RECORDED DATA
═══

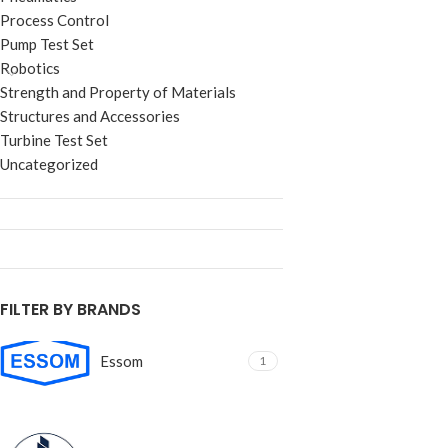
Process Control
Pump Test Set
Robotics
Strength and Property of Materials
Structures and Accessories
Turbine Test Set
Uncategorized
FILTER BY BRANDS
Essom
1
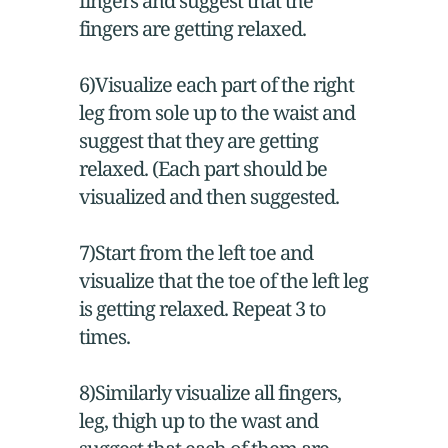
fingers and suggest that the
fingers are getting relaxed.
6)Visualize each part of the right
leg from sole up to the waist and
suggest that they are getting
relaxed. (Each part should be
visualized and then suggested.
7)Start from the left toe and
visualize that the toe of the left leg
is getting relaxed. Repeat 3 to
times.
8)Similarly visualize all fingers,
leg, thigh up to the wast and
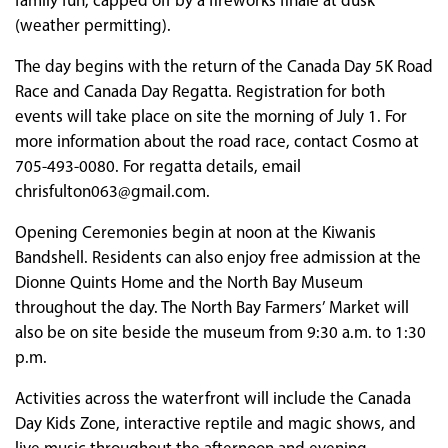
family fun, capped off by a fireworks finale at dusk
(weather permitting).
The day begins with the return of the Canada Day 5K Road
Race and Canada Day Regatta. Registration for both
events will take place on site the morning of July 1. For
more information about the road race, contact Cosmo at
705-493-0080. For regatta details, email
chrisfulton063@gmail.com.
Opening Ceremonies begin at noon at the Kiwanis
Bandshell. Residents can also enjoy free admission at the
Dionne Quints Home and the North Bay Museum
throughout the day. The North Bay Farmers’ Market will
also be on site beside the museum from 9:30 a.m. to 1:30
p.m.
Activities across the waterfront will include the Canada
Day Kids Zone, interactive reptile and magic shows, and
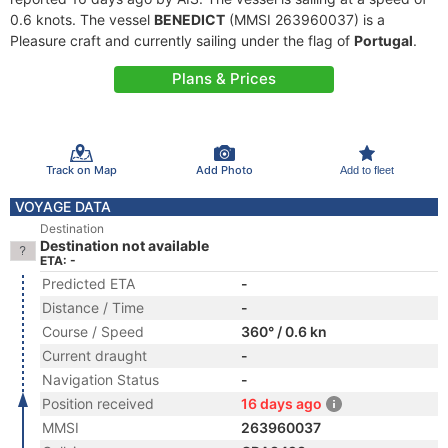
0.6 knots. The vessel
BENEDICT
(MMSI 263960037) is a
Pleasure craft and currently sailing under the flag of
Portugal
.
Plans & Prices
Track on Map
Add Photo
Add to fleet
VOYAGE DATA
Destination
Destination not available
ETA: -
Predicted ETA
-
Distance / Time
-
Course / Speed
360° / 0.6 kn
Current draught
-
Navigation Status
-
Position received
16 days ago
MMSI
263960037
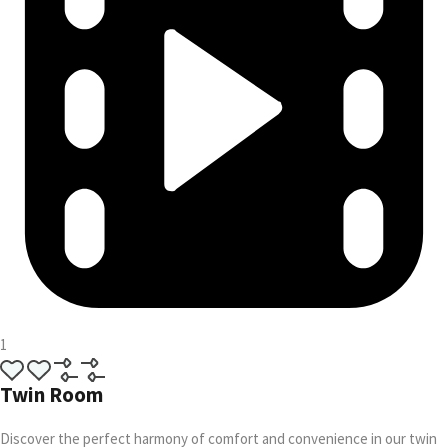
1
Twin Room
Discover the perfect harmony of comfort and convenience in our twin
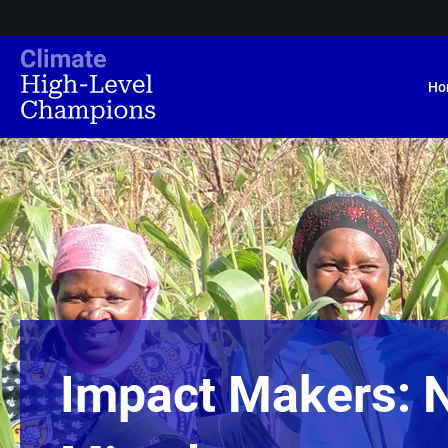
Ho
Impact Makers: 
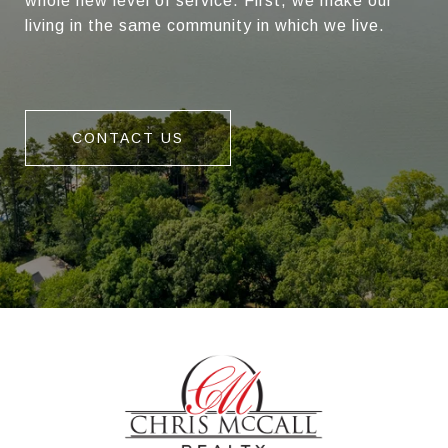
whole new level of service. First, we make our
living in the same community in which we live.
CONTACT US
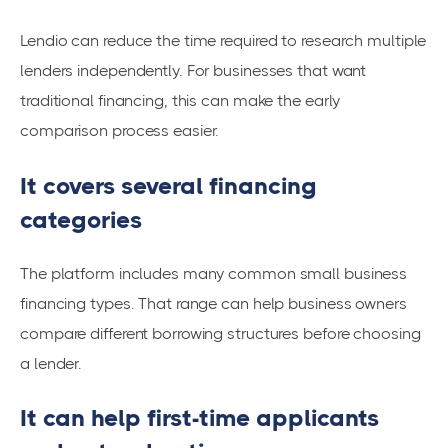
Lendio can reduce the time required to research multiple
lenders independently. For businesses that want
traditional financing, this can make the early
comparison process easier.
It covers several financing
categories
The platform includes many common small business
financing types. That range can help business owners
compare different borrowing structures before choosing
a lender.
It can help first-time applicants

═══

WHAT YOU SHOULD DO
Exactly the lines from the one containing "is getting relaxed. Repeat 3 to" through the last line of the material above, both included and free of pictures, should make up your answer, please.

SOLUTION FOR THIS TASK
is getting relaxed. Repeat 3 to
times.
8)Similarly visualize all fingers,
leg, thigh up to the wast and
family fun, capped off by a fireworks finale at dusk
(weather permitting).
The day begins with the return of the Canada Day 5K Road
Race and Canada Day Regatta. Registration for both
events will take place on site the morning of July 1. For
more information about the road race, contact Cosmo at
705-493-0080. For regatta details, email
chrisfulton063@gmail.com.
Opening Ceremonies begin at noon at the Kiwanis
Bandshell. Residents can also enjoy free admission at the
Dionne Quints Home and the North Bay Museum
throughout the day. The North Bay Farmers’ Market will
also be on site beside the museum from 9:30 a.m. to 1:30
p.m.
Activities across the waterfront will include the Canada
Day Kids Zone, interactive reptile and magic shows, and
0.6 knots. The vessel
BENEDICT
(MMSI 263960037) is a
Pleasure craft and currently sailing under the flag of
Portugal
.
Plans & Prices
Track on Map
Add Photo
Add to fleet
VOYAGE DATA
Destination
Destination not available
ETA: -
Predicted ETA
-
Distance / Time
-
Course / Speed
360° / 0.6 kn
Current draught
-
Navigation Status
-
Position received
16 days ago
MMSI
263960037
1
Twin Room
Discover the perfect harmony of comfort and convenience in our twin
Ho
Impact Makers: 
whole new level of service. First, we make our
living in the same community in which we live.
CONTACT US
Lendio can reduce the time required to research multiple
lenders independently. For businesses that want
traditional financing, this can make the early
comparison process easier.
It covers several financing
categories
The platform includes many common small business
financing types. That range can help business owners
compare different borrowing structures before choosing
a lender.
It can help first-time applicants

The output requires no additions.